Instructions to follow:
Pick each line containing "connection" out of the records.

.....

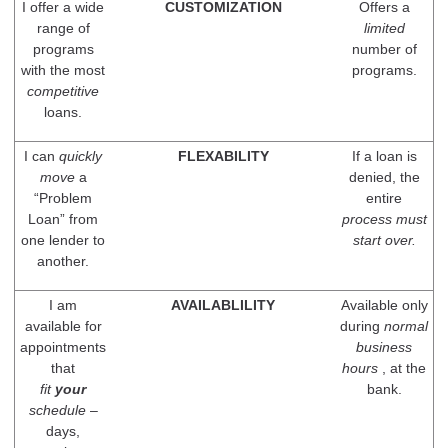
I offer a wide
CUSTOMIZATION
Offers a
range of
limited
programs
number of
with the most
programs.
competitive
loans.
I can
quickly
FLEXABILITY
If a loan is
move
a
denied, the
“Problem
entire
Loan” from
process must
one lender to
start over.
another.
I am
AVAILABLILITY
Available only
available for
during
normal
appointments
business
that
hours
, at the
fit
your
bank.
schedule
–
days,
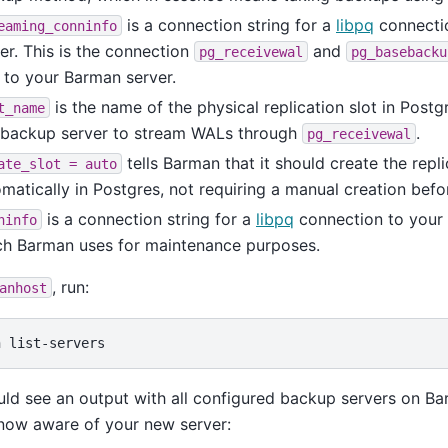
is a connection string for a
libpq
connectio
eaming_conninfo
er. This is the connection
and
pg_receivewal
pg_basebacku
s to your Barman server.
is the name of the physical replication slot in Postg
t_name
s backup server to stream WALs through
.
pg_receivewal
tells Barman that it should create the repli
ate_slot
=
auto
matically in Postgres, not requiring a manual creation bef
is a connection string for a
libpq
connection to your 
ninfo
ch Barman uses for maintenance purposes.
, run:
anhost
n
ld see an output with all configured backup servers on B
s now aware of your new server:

.....

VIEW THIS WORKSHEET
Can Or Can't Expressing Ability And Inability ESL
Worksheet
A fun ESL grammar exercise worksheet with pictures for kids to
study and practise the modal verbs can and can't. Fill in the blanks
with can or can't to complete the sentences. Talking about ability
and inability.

.....

Solution to this exercise:
is a connection string for a
er. This is the connection
is a connection string for a
connection to your 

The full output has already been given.